X_train, X_test, y_train, y_test = train_test_split(X, y, test_size=0.25, random_state=0)

from sklearn import preprocessing
X= preprocessing.StandardScaler().fit(X).transform(X)
X_train = preprocessing.StandardScaler().fit(X_train).transform(X_train.astype(float))
X_test = preprocessing.StandardScaler().fit(X_test).transform(X_test.astype(float))

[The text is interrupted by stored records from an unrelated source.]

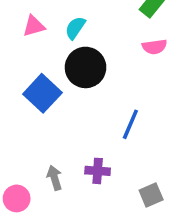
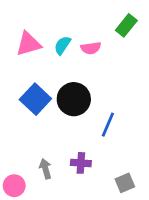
pink triangle: (34, 26) -> (28, 44), size x1.4
pink semicircle: (155, 47) -> (91, 48), moved
black circle: (86, 67) -> (74, 99), moved

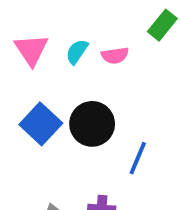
pink triangle: (28, 44) -> (31, 50), turned -48

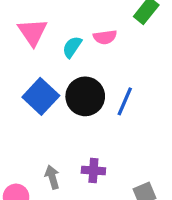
cyan semicircle: (77, 52) -> (72, 47), moved
blue line: (138, 158) -> (125, 101), moved

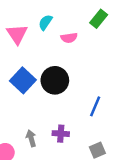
cyan semicircle: (72, 47) -> (45, 22), moved
blue line: (125, 101) -> (95, 106), moved

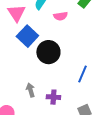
blue square: (23, 80) -> (27, 36), moved
gray arrow: (31, 138) -> (30, 90), moved

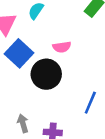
pink semicircle: (60, 16) -> (62, 47), moved

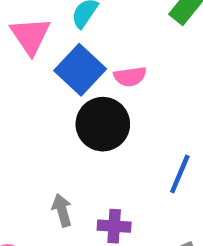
blue square: (19, 53) -> (80, 70), moved

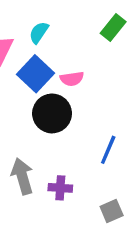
gray arrow: (62, 210) -> (22, 176), size x1.5

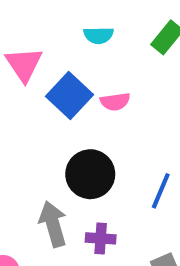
cyan semicircle: (39, 32) -> (99, 35), moved, turned -125
black circle: (52, 113) -> (90, 174), moved

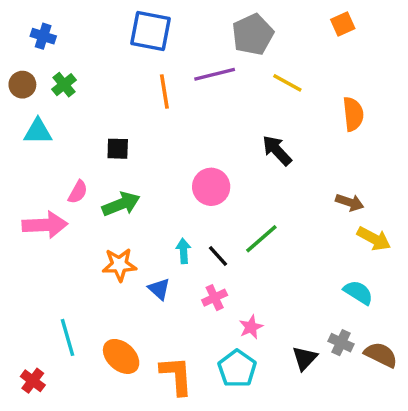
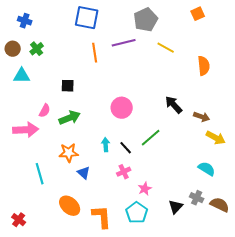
black arrow: (277, 150) -> (174, 105), moved
blue triangle: (159, 289) -> (84, 173), moved
cyan line: (67, 337) -> (40, 174), moved

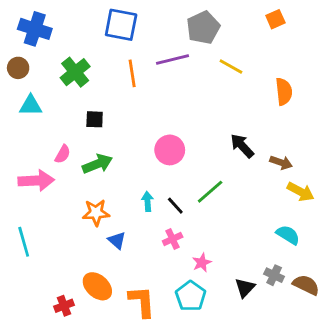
blue cross: (25, 21) -> (35, 29), size x1.6
green cross: (37, 49) -> (75, 72), moved, size x1.5
cyan line: (40, 174) -> (24, 242), moved
red cross: (19, 220) -> (64, 306), moved, turned 32

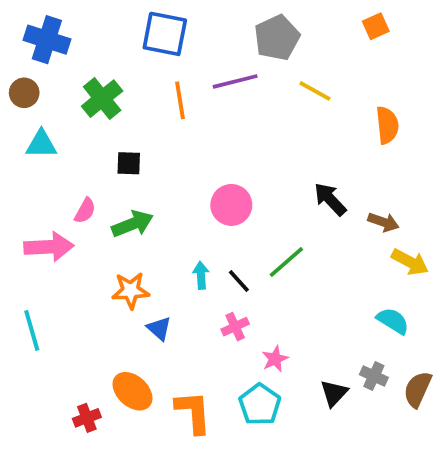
brown semicircle: (306, 285) -> (418, 389), turned -92

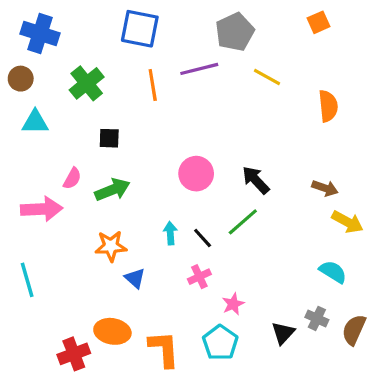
black arrow: (330, 199) -> (256, 180), moved
orange ellipse: (132, 391) -> (112, 331), turned -32
red cross: (87, 418) -> (74, 354), size x1.4

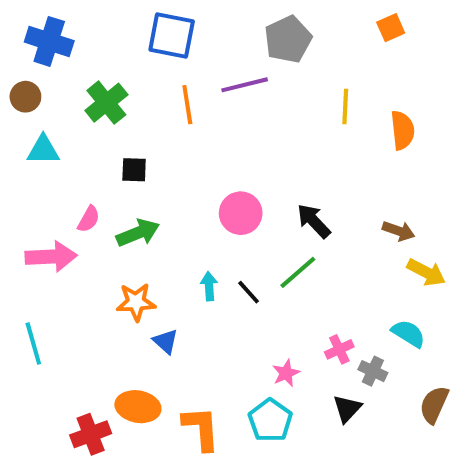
yellow line: (267, 77) -> (345, 107), moved, turned 64
pink cross: (199, 277) -> (339, 349), moved
gray cross: (317, 318) -> (373, 371), moved

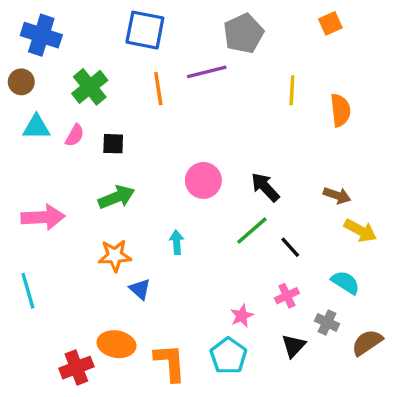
pink semicircle: (89, 219) -> (75, 135), moved
black line: (249, 292) -> (290, 247), moved
gray cross: (373, 371) -> (327, 322), moved
brown semicircle: (434, 405) -> (367, 343), turned 32

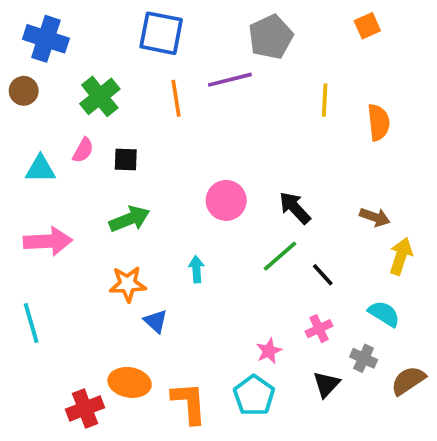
cyan triangle: (36, 127) -> (40, 169), moved
yellow arrow: (360, 231) -> (401, 256), turned -100

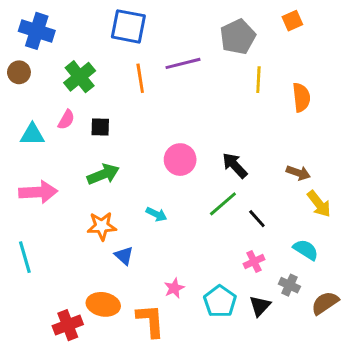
gray pentagon: (271, 37) -> (238, 37), moved
yellow arrow: (401, 256) -> (319, 204), turned 124
cyan arrow: (196, 269) -> (156, 214), turned 120
pink star: (269, 351) -> (174, 288), moved
cyan pentagon: (254, 395) -> (220, 301), moved

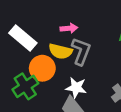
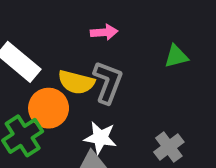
pink arrow: (69, 28) -> (104, 32), moved

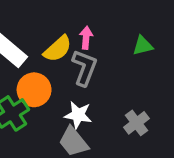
pink arrow: (104, 32) -> (86, 38), moved, turned -80
yellow semicircle: (76, 82) -> (58, 49), moved, turned -56

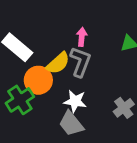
yellow semicircle: (58, 49) -> (58, 63), moved

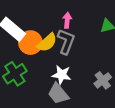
orange circle: (38, 80) -> (30, 43), moved

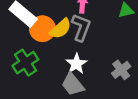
white star: (62, 75) -> (76, 64), turned 30

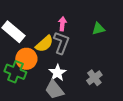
orange circle: (42, 29) -> (26, 59), moved
green cross: (25, 63) -> (15, 72), turned -35

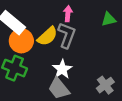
orange circle: (26, 59) -> (21, 41), moved
gray cross: (94, 78) -> (105, 85), moved

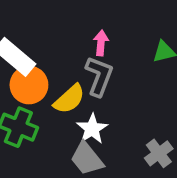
yellow semicircle: (47, 36) -> (69, 99), moved

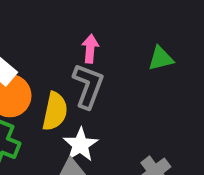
yellow semicircle: (69, 99) -> (55, 111), turned -36

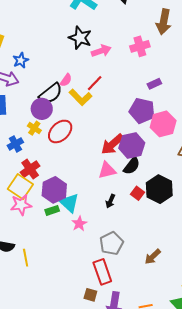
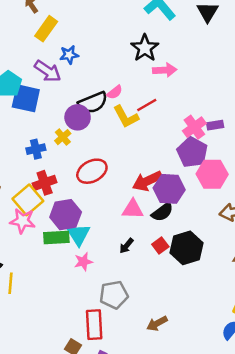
pink cross: (140, 46) -> (194, 127), moved, turned -36
red ellipse: (60, 131) -> (92, 171), moved
green rectangle: (52, 210) -> (56, 238), size x1.5

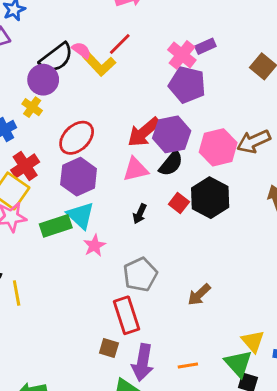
pink semicircle: (115, 92) -> (81, 50), moved, turned -91
pink hexagon: (212, 174) -> (218, 147), moved
purple hexagon: (66, 215) -> (79, 177), moved

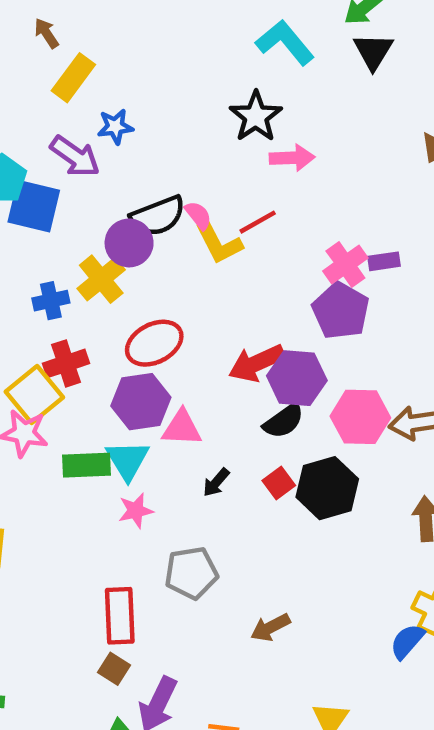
yellow cross: (32, 107) -> (101, 279), size x1.5
pink triangle: (136, 169) -> (182, 428), moved
red rectangle: (127, 315) -> (120, 616), moved

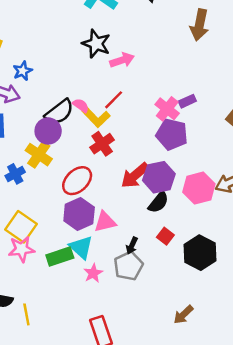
red cross: (66, 363) -> (102, 144), moved
black hexagon: (327, 488) -> (200, 253), moved
gray pentagon: (191, 573) -> (128, 266), moved

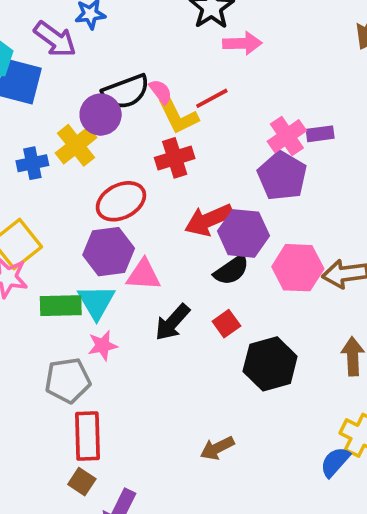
black arrow: (132, 246) -> (172, 322), size x1.5
gray pentagon: (128, 266) -> (68, 380), moved

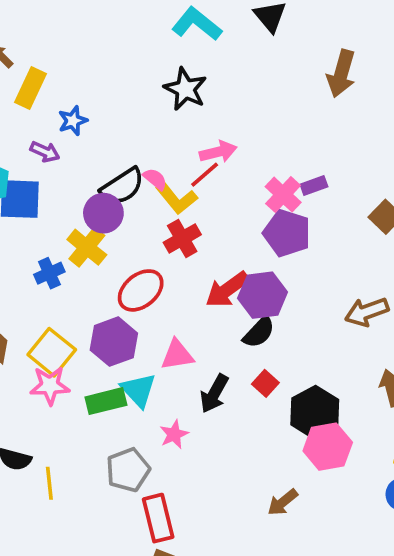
purple arrow: (55, 39) -> (45, 152), size x0.7
pink arrow: (242, 43) -> (218, 152), moved
purple hexagon: (109, 252) -> (114, 342), moved
pink hexagon: (298, 268) -> (328, 447), moved
pink star: (103, 346) -> (174, 434), moved

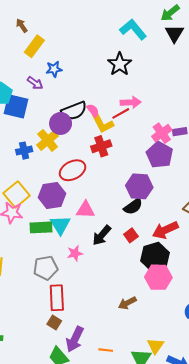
red arrow: (227, 290) -> (165, 230), moved

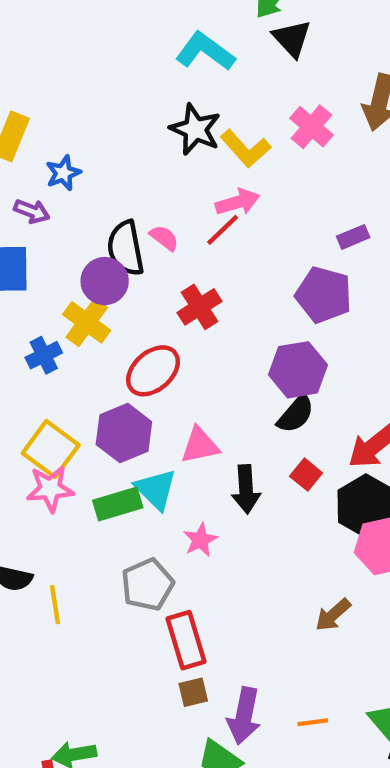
black semicircle: (74, 111) -> (126, 248), turned 115
yellow L-shape: (102, 123) -> (246, 149), moved
pink cross: (162, 133) -> (312, 127), moved
black arrow: (102, 235) -> (246, 489), turned -30
brown square: (54, 323) -> (193, 692), turned -32

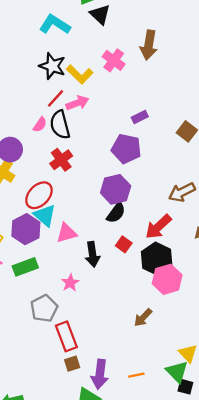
red line: (223, 230) -> (56, 98), moved
pink semicircle: (164, 238) -> (40, 125), turned 91
black semicircle: (126, 248) -> (60, 125), moved
cyan triangle: (156, 489) -> (45, 215), moved

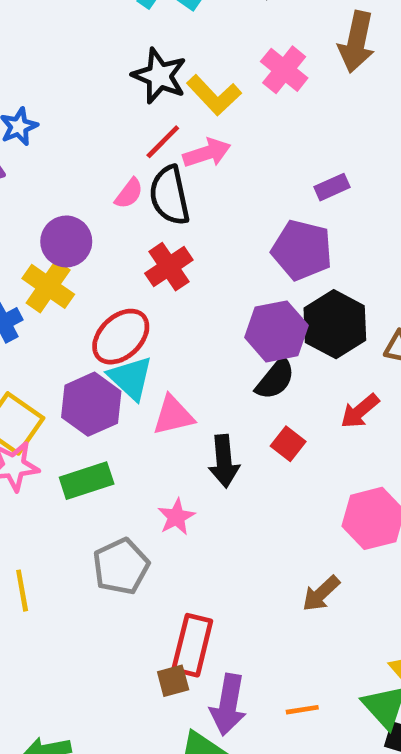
red arrow: (158, 227) -> (360, 411), size x0.7
black hexagon: (157, 259) -> (335, 324), moved
red rectangle: (66, 336) -> (192, 645), moved, turned 32

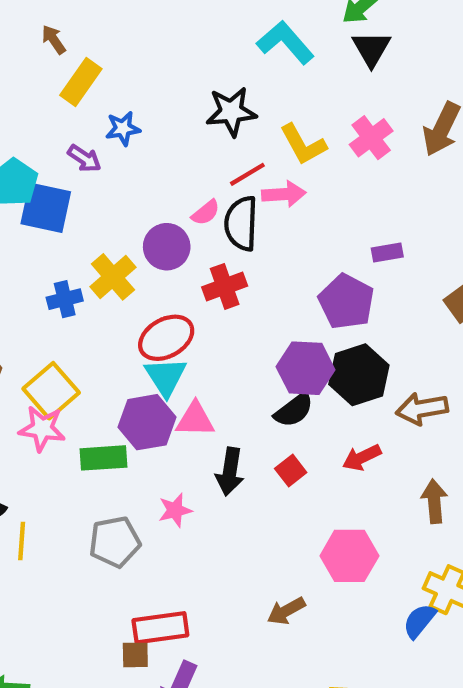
black star: (159, 76) -> (231, 112), moved, turned 30
purple circle: (66, 241) -> (167, 247), moved
purple hexagon: (91, 404) -> (147, 422), moved
red rectangle: (192, 645) -> (160, 628), turned 54

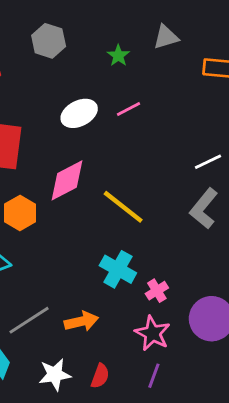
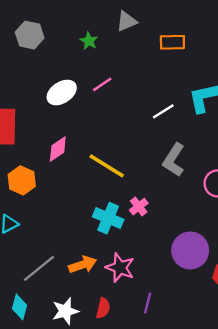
white line: (208, 162) -> (163, 111), moved
pink diamond: (67, 180) -> (58, 149), size x0.7
pink cross: (157, 291) -> (139, 207), moved
pink star: (153, 333) -> (120, 268), moved

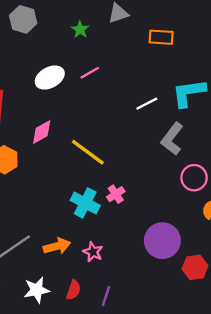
gray L-shape: (174, 160) -> (172, 139), moved
pink star: (120, 268) -> (93, 252), size x0.7
purple line: (148, 303) -> (106, 296), moved

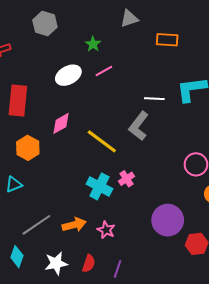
green star: (80, 30) -> (93, 44), moved
white line: (147, 104) -> (154, 99), turned 30
gray L-shape: (172, 139) -> (139, 126), moved

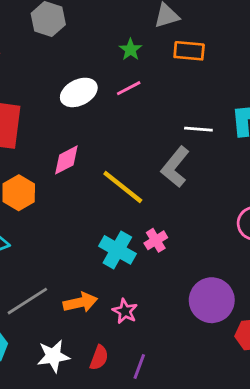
orange rectangle: (167, 40) -> (189, 51), moved
green star: (93, 44) -> (130, 50), moved

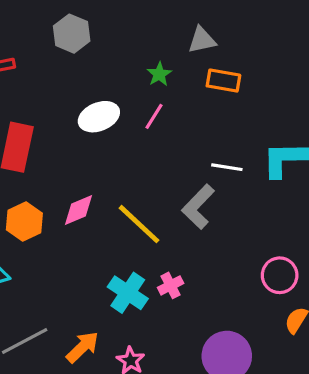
pink line: (129, 88) -> (154, 116), turned -35
pink diamond: (66, 160) -> (78, 210), moved
orange arrow: (80, 302) -> (83, 347), turned -36

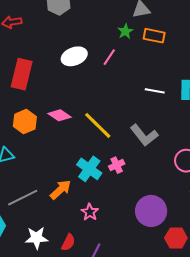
green star: (159, 74) -> (125, 31), moved
gray L-shape: (198, 207) -> (144, 135), moved, turned -84
pink diamond: (78, 210) -> (59, 115), turned 55
orange arrow: (83, 347) -> (60, 190), moved

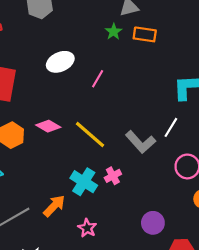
pink line: (109, 57) -> (98, 79), moved
white line: (155, 91) -> (171, 127), moved, turned -66
purple circle: (151, 211) -> (153, 223), size x0.7

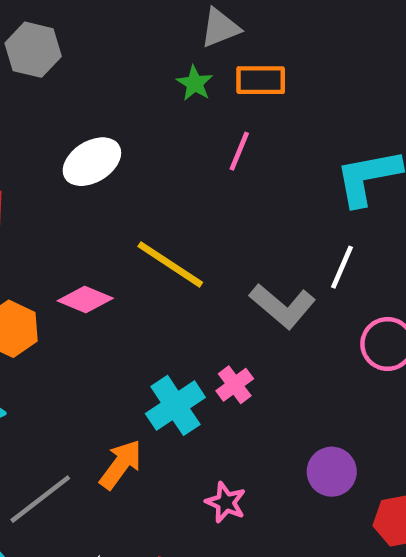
pink line: (98, 79) -> (239, 151), moved
yellow line: (90, 134) -> (170, 264), moved
cyan cross: (84, 182) -> (175, 405), turned 32
pink star: (87, 228) -> (226, 502), moved

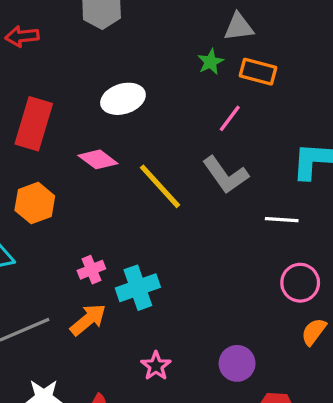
white line: (342, 267) -> (282, 220), turned 56
pink diamond: (85, 300) -> (98, 159), moved
gray L-shape: (283, 306) -> (225, 175), moved
pink cross: (235, 385) -> (91, 270), moved

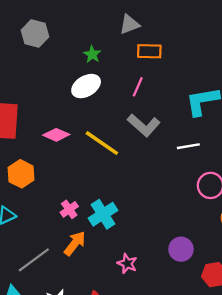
green star: (210, 62) -> (92, 54), moved
white ellipse: (123, 99) -> (86, 86), moved

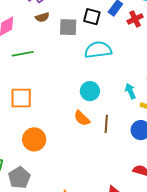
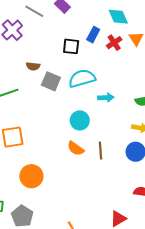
brown semicircle: (42, 17) -> (33, 66), moved, turned 32
gray square: (68, 27) -> (51, 81), moved, turned 30
cyan arrow: (130, 91) -> (106, 98), moved, turned 119

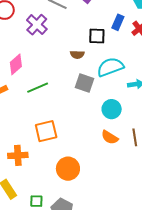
brown semicircle: (33, 66) -> (77, 55), moved
gray square: (51, 81) -> (84, 83), moved

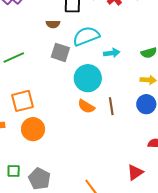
cyan circle: (112, 109) -> (88, 78), size x1.4
orange circle: (68, 169) -> (33, 129), moved

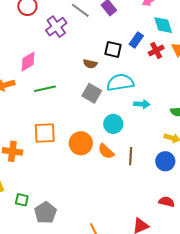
cyan circle: (88, 78) -> (113, 124), size x0.7
orange circle: (33, 129) -> (81, 143), moved

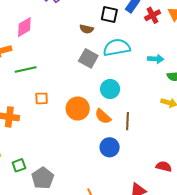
green line: (45, 89) -> (26, 69), moved
cyan arrow: (142, 104) -> (156, 59), moved
orange square: (45, 133) -> (42, 98), size x0.6
blue circle: (165, 161) -> (110, 147), moved
green square: (22, 200) -> (19, 165), turned -32

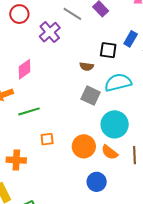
cyan circle: (110, 89) -> (115, 124), size x1.4
blue circle: (110, 147) -> (97, 182), moved

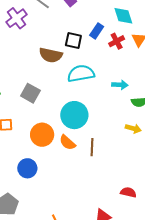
brown semicircle: (87, 66) -> (51, 55), size x1.6
gray square: (91, 96) -> (30, 93), moved
blue circle: (97, 182) -> (27, 168), moved

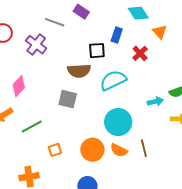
red cross: (117, 41) -> (140, 53), moved
cyan arrow: (120, 85) -> (155, 102), moved
gray square: (30, 93) -> (68, 99), moved

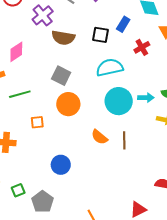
brown semicircle: (79, 71) -> (63, 38), moved
cyan circle: (118, 122) -> (119, 101), moved
orange circle: (92, 150) -> (68, 104), moved

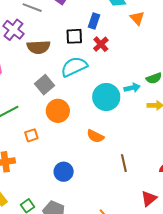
red cross: (142, 47) -> (101, 44), moved
cyan semicircle: (110, 67) -> (74, 67), moved
gray square: (61, 76) -> (45, 85), turned 36
brown line: (124, 140) -> (124, 163), moved

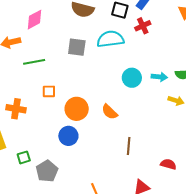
gray square: (45, 85) -> (77, 47), turned 30
cyan circle: (106, 97) -> (132, 78), size x0.7
orange circle: (58, 111) -> (77, 109), moved

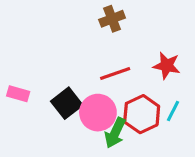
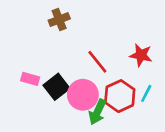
brown cross: (112, 19) -> (59, 20), moved
red line: (115, 73) -> (97, 62), turned 70
pink rectangle: (18, 94) -> (30, 79), moved

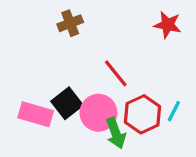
red star: (141, 55) -> (168, 25), moved
pink rectangle: (30, 79) -> (36, 114), moved, size x1.5
green arrow: (97, 112) -> (116, 133), turned -45

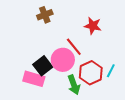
red star: (168, 25) -> (93, 26), moved
pink circle: (98, 113) -> (63, 60), moved
pink rectangle: (36, 114) -> (34, 79), moved

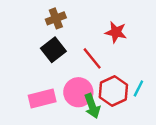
pink circle: (63, 60) -> (78, 92), moved
black square: (43, 66) -> (53, 50), moved
pink rectangle: (34, 79) -> (42, 99), turned -30

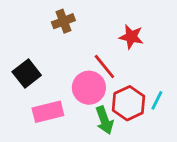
black square: (53, 50) -> (27, 74), moved
pink circle: (78, 92) -> (89, 88), moved

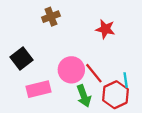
red line: (104, 66) -> (94, 73), moved
cyan line: (157, 100) -> (126, 80), turned -35
red hexagon: (129, 103) -> (115, 95), moved

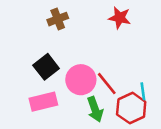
red star: (105, 29) -> (120, 18), moved
black square: (22, 59) -> (46, 67), moved

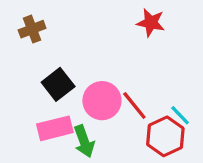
brown cross: (58, 19) -> (32, 29), moved
cyan line: (143, 91) -> (180, 115), turned -36
green arrow: (95, 109) -> (84, 141), moved

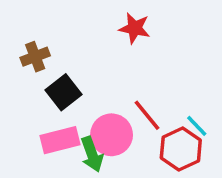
red star: (151, 23) -> (135, 28), moved
brown cross: (32, 29) -> (35, 57), moved
pink circle: (102, 101) -> (112, 135), moved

## training the diferent model types

In [10]:
from sklearn.neighbors import KNeighborsClassifier
from sklearn.linear_model import LogisticRegression
from sklearn.tree import DecisionTreeClassifier

### KNN
model_KNN = KNeighborsClassifier(n_neighbors = 2).fit(X_train, y_train)

## Logistic Regression
model_LR = LogisticRegression(C=0.0001, solver='liblinear')
model_LR.fit(X_train, y_train)

## Decision Tree
model_DT = DecisionTreeClassifier(criterion="entropy", max_depth = 4)
model_DT.fit(X_train, y_train)

DecisionTreeClassifier(criterion='entropy', max_depth=4)

## Testing the models

In [18]:
from sklearn import metrics
import numpy as np
#from sklearn.metrics import jaccard_similarity_score
from sklearn.metrics import f1_score
from sklearn.metrics import precision_score

# KNN
yhat = model_KNN.predict(X_test)
yhat_KNN = yhat
#jaccard = jaccard_similarity_score(y_test, yhat)
f1_score_KNN = f1_score(y_test, yhat, average='weighted')
precision_KNN = precision_score(y_test, yhat, average='weighted')
#KNN_report = ['KNN', round(jaccard,2), round(f1_score_KNN,2), round(precision_KNN,2)]
KNN_report = ['KNN', round(f1_score_KNN,2), round(precision_KNN,2)]

# Decission tree 
yhat = model_DT.predict(X_test)
yhat_DT = yhat
#jaccard = jaccard_similarity_score(y_test, yhat)
f1_score_DT = f1_score(y_test, yhat, average='weighted')
precision_DT = precision_score(y_test, yhat, average='weighted')
#DT_report = ['Decision Tree', round(jaccard,2), round(f1_score_DT,2), round(precision_DT,2)]
DT_report = ['Decision Tree', round(f1_score_DT,2), round(precision_DT,2)]

# Logistic regression
yhat_proba = model_LR.predict_proba(X_test)
yhat = model_LR.predict(X_test)
yhat_LR = yhat
#jaccard = jaccard_similarity_score(y_test, yhat)
f1_score_LR = f1_score(y_test, yhat, average='weighted')
precision_LR = precision_score(y_test, yhat, average='weighted')
#LR_report = ['Logistic Regression', round(jaccard,2), round(f1_score_LR,2), round(precision_LR,2)]
LR_report = ['Logistic Regression', round(f1_score_LR,2), round(precision_LR,2)]


In [19]:
report = pd.DataFrame(data=np.array([KNN_report, DT_report, LR_report]), 
                      columns=['Algorithm', 'F1-score', 'Precision'])
report

Unnamed: 0,Algorithm,F1-score,Precision
0,KNN,0.67,0.71
1,Decision Tree,0.69,0.78
2,Logistic Regression,0.58,0.68


## Conclusion 

After apliying all the content learned on the course specialization, we where able to do a proper the data preparation, model training, model testing and report evaluation. 

On this report we can see that the best option to predict the outcomes of the severity of the crashes(with the data that was used for training and testing) is the Decision tree.